Regression Prediction
Learning Objectives
After completing this recipe, you will be able to:
- Predict sales with Linear Regression
- Apply Ridge, Lasso regularization
- Implement Random Forest/XGBoost regression
- Evaluate models (MAE, RMSE, R²)
- Predict Customer Lifetime Value (CLV)
1. What is a Regression Problem?
Theory
Regression is supervised learning that predicts continuous values.
Business Application Examples:
| Problem | Target Variable | Business Value |
|---|---|---|
| Sales Forecasting | Monthly sales | Inventory management, budget planning |
| CLV Prediction | Customer lifetime value | Marketing budget allocation |
| Price Prediction | Optimal selling price | Price optimization |
| Demand Forecasting | Order quantity | Supply chain optimization |
2. Data Preparation
Sample Data Generation for CLV Prediction
import pandas as pd
import numpy as np
from sklearn.model_selection import train_test_split
from sklearn.preprocessing import StandardScaler
import warnings
warnings.filterwarnings('ignore')
# Set seed for reproducible results
np.random.seed(42)
# Generate customer feature data
n_customers = 800
customer_features = pd.DataFrame({
'user_id': range(1, n_customers + 1),
'total_orders': np.random.poisson(5, n_customers) + 1,
'total_items': np.random.poisson(15, n_customers) + 1,
'avg_order_value': np.random.exponential(80, n_customers) + 20,
'order_std': np.random.exponential(30, n_customers),
'tenure_days': np.random.randint(30, 730, n_customers),
'avg_order_gap': np.random.exponential(30, n_customers) + 5,
'unique_categories': np.random.randint(1, 10, n_customers),
'unique_brands': np.random.randint(1, 15, n_customers)
})
# Generate CLV (target) - with relationship to features
customer_features['total_spent'] = (
customer_features['total_orders'] * customer_features['avg_order_value'] +
np.random.normal(0, 100, n_customers)
).clip(50, None)
# Handle missing values
customer_features = customer_features.fillna(0)
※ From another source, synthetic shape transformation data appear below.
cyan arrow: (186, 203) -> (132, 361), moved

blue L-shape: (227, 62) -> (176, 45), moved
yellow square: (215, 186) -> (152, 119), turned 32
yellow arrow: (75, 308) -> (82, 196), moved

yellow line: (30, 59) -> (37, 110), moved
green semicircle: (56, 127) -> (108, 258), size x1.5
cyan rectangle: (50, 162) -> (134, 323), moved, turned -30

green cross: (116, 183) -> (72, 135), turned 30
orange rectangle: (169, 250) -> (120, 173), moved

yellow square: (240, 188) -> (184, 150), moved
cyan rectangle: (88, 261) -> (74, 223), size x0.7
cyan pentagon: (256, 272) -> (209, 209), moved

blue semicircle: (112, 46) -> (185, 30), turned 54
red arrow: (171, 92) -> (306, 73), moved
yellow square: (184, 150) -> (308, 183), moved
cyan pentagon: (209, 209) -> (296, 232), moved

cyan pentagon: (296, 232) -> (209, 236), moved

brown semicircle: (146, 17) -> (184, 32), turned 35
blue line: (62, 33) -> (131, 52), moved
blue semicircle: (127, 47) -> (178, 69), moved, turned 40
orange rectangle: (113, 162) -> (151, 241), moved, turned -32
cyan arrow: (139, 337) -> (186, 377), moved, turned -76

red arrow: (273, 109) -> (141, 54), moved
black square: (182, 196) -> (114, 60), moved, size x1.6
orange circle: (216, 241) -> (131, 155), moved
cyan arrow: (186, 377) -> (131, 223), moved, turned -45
print(f"Number of customers: {len(customer_features)}")
print(f"Average CLV: ${customer_features['total_spent'].mean():,.2f}")
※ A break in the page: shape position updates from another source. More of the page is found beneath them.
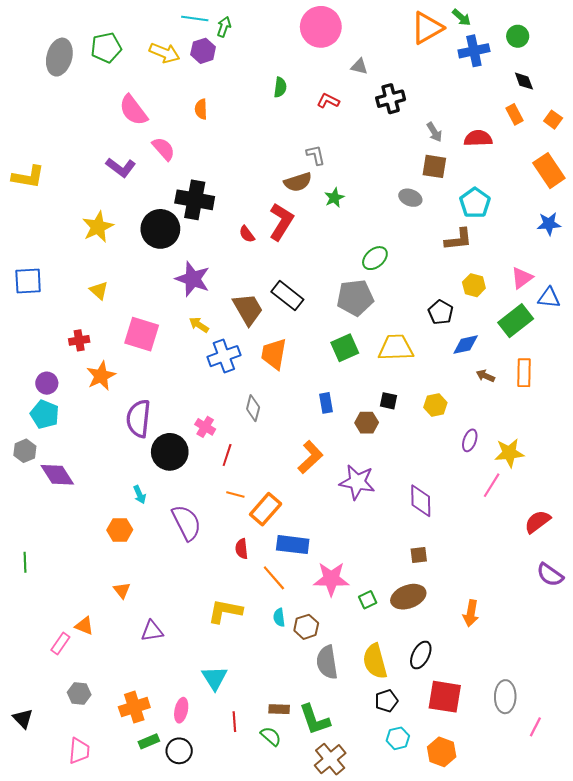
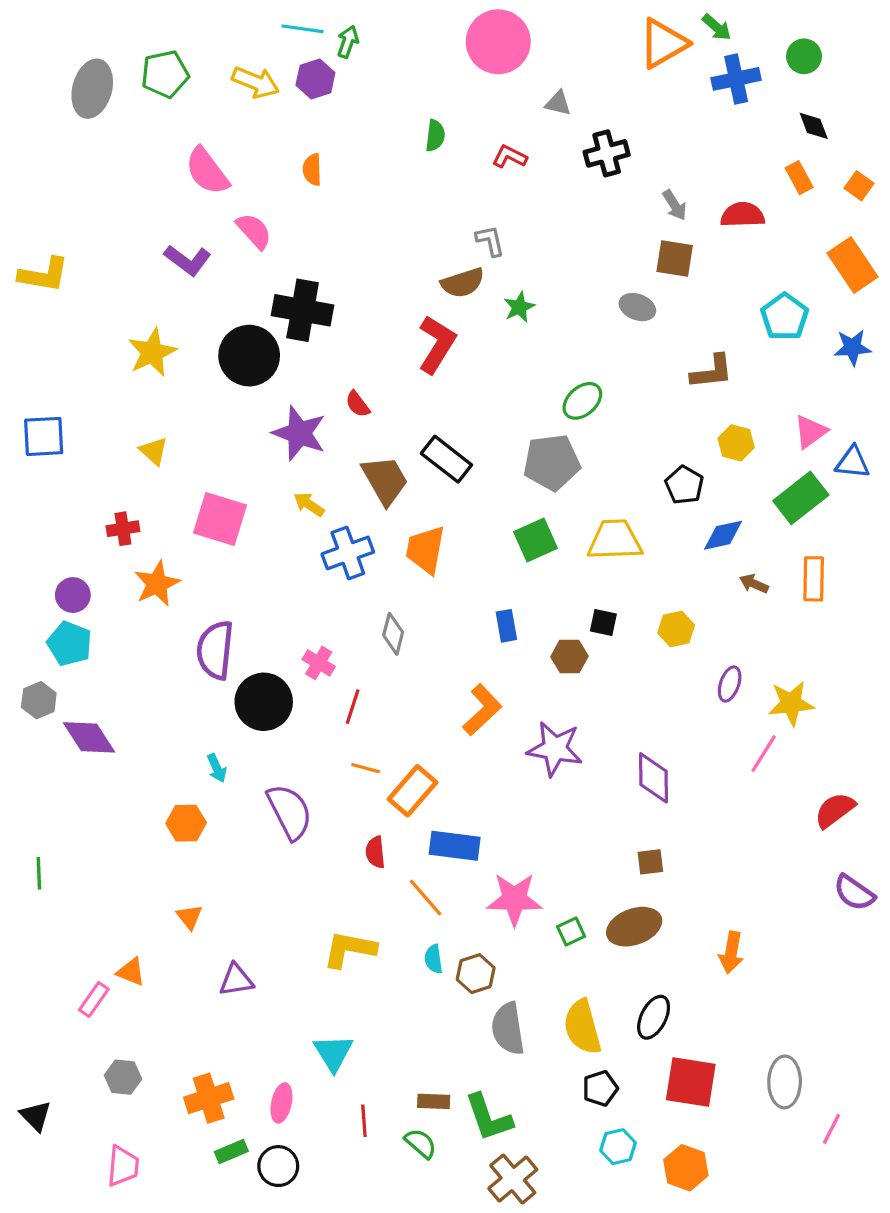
cyan pentagon: (475, 203) -> (785, 317), moved
red semicircle: (247, 234) -> (358, 404), moved

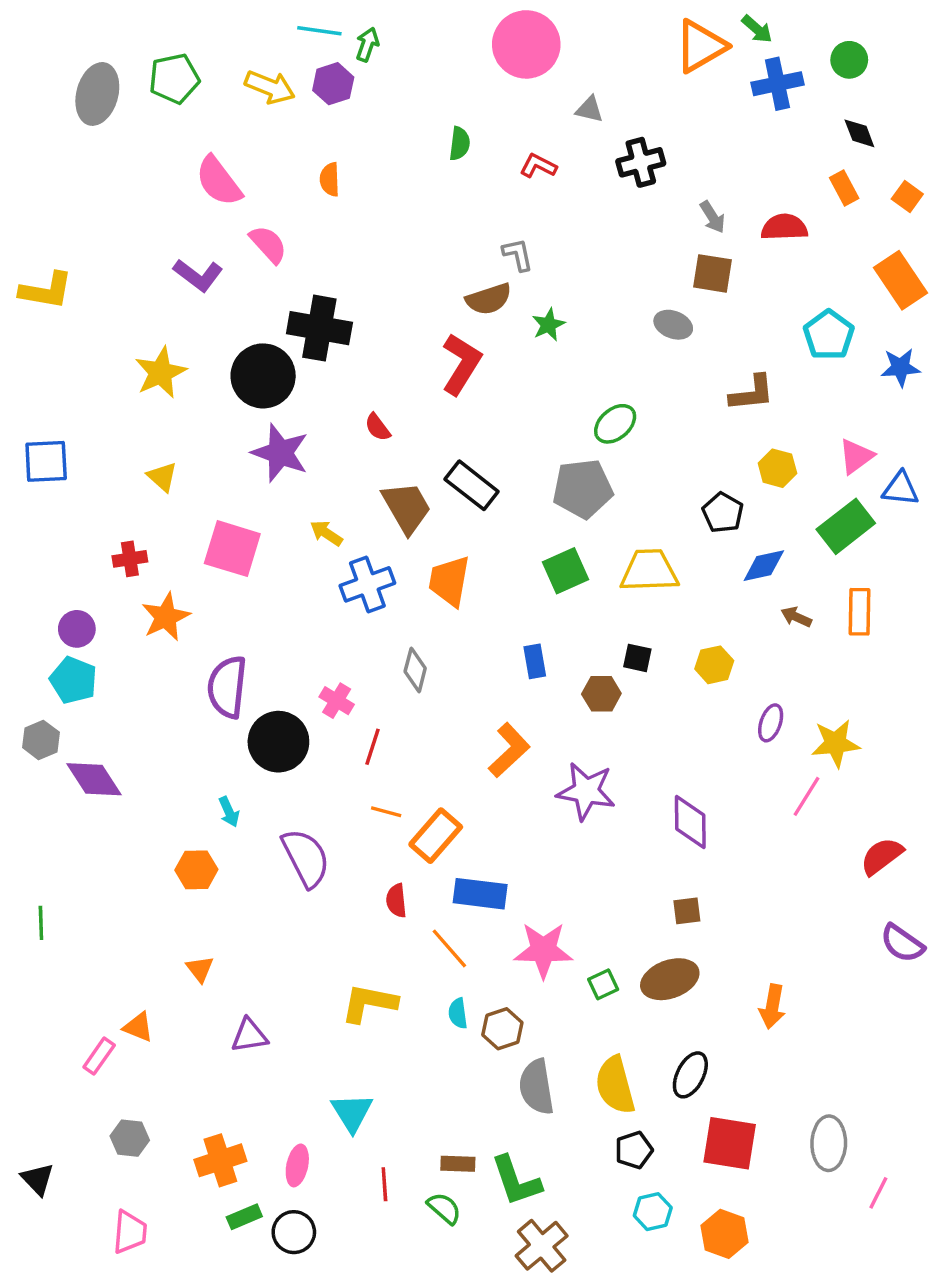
purple star: (299, 433) -> (280, 453), moved

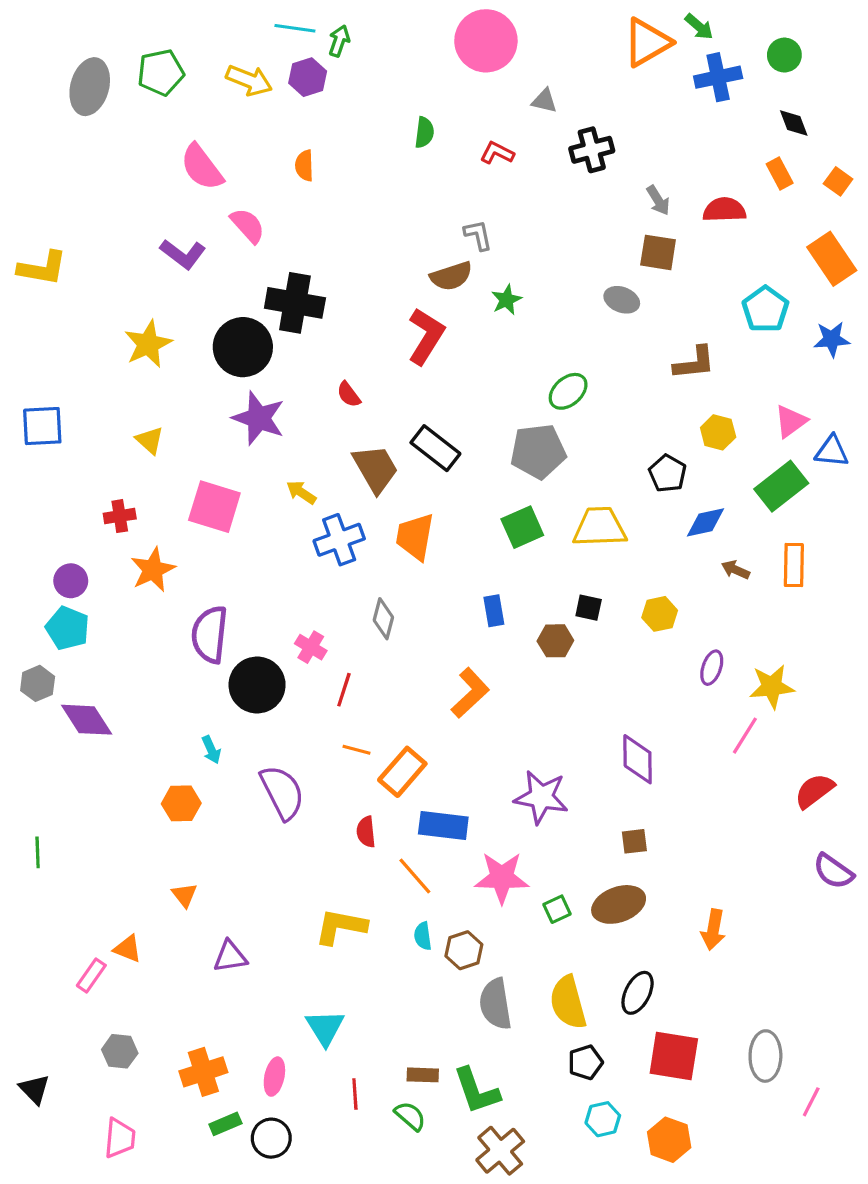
purple star: (586, 791) -> (541, 797), moved

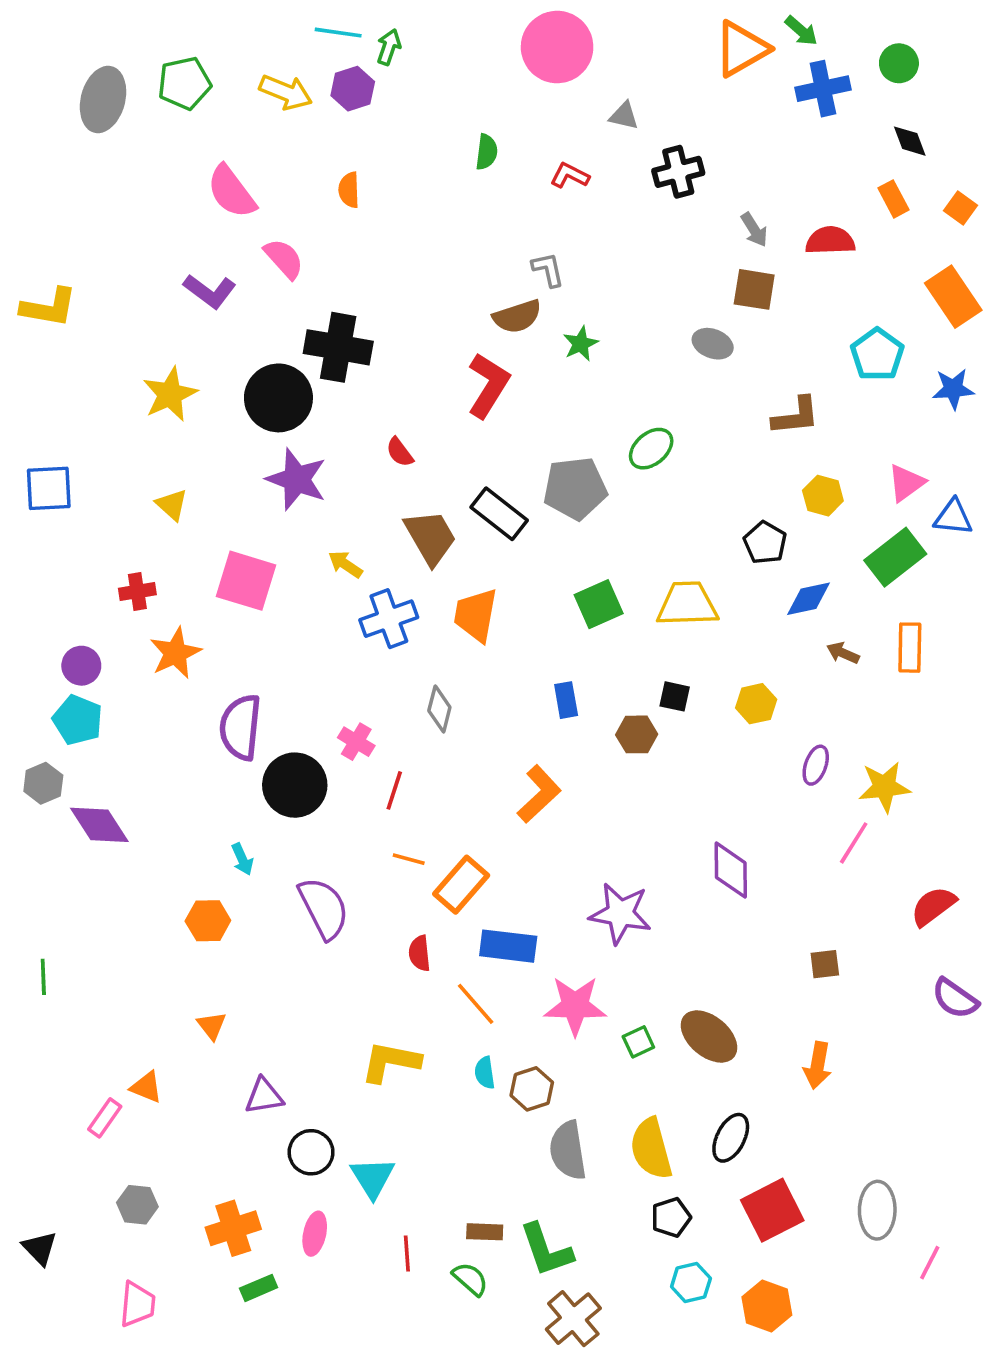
gray pentagon: (538, 451) -> (575, 488), moved
brown square: (634, 841) -> (825, 964), moved
brown ellipse: (619, 904) -> (709, 1036), turned 60
red square: (674, 1056) -> (772, 1210), turned -36
black circle: (271, 1138) -> (311, 1152), moved

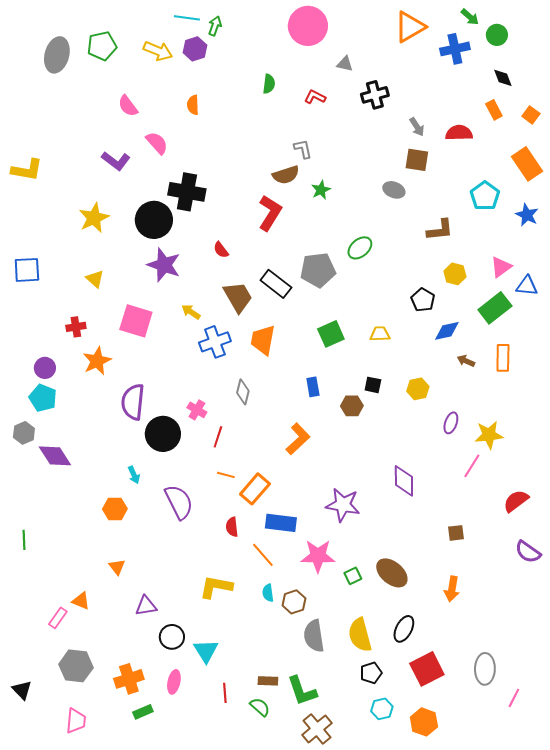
green arrow: (801, 31) -> (470, 17), moved
pink semicircle: (231, 192) -> (128, 106), size x0.7
blue star: (953, 389) -> (527, 215), turned 30
yellow trapezoid: (687, 604) -> (380, 334), size x0.6
gray hexagon: (137, 1205) -> (76, 666), size x1.5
print(f"Median CLV: ${customer_features['total_spent'].median():,.2f}")
print(f"CLV range: ${customer_features['total_spent'].min():,.2f} ~ ${customer_features['total_spent'].max():,.2f}")Number of customers: 800 Average CLV: $612.45 Median CLV: $478.32 CLV range: $54.23 ~ $3,245.67
Train/Test Split
# Separate features and target
feature_cols = ['total_orders', 'total_items', 'avg_order_value', 'order_std',
'tenure_days', 'avg_order_gap', 'unique_categories', 'unique_brands']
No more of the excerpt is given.